Bersama ini kami sampaikan informasi Tentang Sekolah Pinggiran Jadi Prioritas, Pemkot Banjarmasin Rancang Terobosan Baru Sebagai berikut:
Pemerintah Kota Banjarmasin, Kalimantan Selatan, merancang pola baru untuk membenahi sekolah pinggiran, khususnya untuk pemenuhan fasilitas kegiatan belajar mengajar.
Wali Kota H Muhammad Yamin HR di Banjarmasin, Selasa, menyampaikan, berdasarkan pantauannya ke sekolah pinggiran kota, salah satunya SDN Pemurus Dalam 4 di Banjarmasin Selatan, menghadapi keterbatasan sarana ruang kelas serta ancaman banjir tahunan.
“Total siswa sebanyak 250 orang, mereka mengikuti kegiatan belajar dengan sarana yang terbatas, belum lagi sering banjir,” ujarnya.
Yamin, yang langsung melihat kondisi sekolah tersebut yang juga berada di lahan yang cukup sempit, belum lagi banyak ruang kelas yang harus diperbaiki, berkomitmen untuk memberikan perhatian khusus.
“Kita sebenarnya ingin bangunan SD dan SMP yang lokasinya kurang representatif itu tidak lagi sekedar rehab-rehab kecil. Kita ingin bangun baru yang permanen dan bagus.
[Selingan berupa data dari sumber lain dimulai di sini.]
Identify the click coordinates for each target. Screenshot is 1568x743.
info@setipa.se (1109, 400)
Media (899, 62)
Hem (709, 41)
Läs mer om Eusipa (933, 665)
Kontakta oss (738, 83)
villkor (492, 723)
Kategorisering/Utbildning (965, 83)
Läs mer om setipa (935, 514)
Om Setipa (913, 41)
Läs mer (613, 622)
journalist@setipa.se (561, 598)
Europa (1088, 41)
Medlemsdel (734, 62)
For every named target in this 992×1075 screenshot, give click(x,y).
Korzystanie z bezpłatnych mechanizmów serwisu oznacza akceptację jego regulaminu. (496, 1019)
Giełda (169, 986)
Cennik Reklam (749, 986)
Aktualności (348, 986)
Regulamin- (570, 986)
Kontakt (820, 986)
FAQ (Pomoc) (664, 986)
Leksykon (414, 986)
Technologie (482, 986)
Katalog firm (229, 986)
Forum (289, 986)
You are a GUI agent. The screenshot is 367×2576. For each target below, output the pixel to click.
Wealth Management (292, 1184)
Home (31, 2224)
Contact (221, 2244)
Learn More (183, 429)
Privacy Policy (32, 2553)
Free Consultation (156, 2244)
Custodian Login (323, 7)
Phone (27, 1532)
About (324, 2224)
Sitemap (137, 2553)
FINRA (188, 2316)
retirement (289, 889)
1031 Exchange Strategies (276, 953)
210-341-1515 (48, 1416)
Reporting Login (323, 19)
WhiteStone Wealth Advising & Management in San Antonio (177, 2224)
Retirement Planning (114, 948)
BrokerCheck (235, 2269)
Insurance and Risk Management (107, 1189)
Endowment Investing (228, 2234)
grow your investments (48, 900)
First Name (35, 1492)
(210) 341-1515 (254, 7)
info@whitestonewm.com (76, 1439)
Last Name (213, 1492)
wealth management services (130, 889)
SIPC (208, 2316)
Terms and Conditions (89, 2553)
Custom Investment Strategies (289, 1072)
Kalau bangunannya permanen, kita tidak perlu setiap tahun menganggarkan perbaikan karena struktur yang turun atau rusak, sehingga guru nyaman mengajar dan siswanya pun juga nyaman belajar,” ucapnya.
Dia menambahkan bahwa pola penanganan fasilitas pendidikan di Banjarmasin harus berubah.
Dia menyatakan tidak ingin saat pemerintahannya ini anggaran daerah banyak habis hanya untuk melakukan rehabilitasi kecil yang berulang setiap tahunnya.
Ruang kelas yang terbatas, di samping potensi kepadatan penduduk yang kian bertambah, tentu akan memicu perluasan area sekolah.
Oleh karena itu, ujar Yamin, perlu adanya koordinasi lintas sektoral dengan rekan-rekan di provinsi terkait ketiadaan jenjang SMA di sekitar sini.
Selain masalah gedung, aksesibilitas juga menjadi perhatiannya di SDN Pemurus Dalam 4 tersebut. Sekilas jembatan penghubung menuju sekolah kondisinya tampak memprihatinkan, bahkan jauh sebelumnya pernah mengalami runtuh.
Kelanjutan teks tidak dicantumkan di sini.